§ **INSTRUCTIONS TO FOLLOW**
The job is to output each record exactly as it stands, pictures excluded.

§ **DATASET RECORDS**

*** Begin section ***

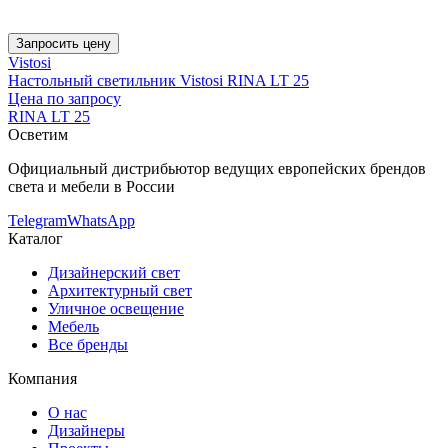
Запросить цену
Vistosi
Настольный светильник Vistosi RINA LT 25
Цена по запросу
RINA LT 25
Осветим
Официальный дистрибьютор ведущих европейских брендов
света и мебели в России
Telegram
WhatsApp
Каталог
Дизайнерский свет
Архитектурный свет
Уличное освещение
Мебель
Все бренды
Компания
О нас
Дизайнеры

*** End section ***

§ **SOLUTION BELOW**
Запросить цену
Vistosi
Настольный светильник Vistosi RINA LT 25
Цена по запросу
RINA LT 25
Осветим
Официальный дистрибьютор ведущих европейских брендов
света и мебели в России
Telegram
WhatsApp
Каталог
Дизайнерский свет
Архитектурный свет
Уличное освещение
Мебель
Все бренды
Компания
О нас
Дизайнеры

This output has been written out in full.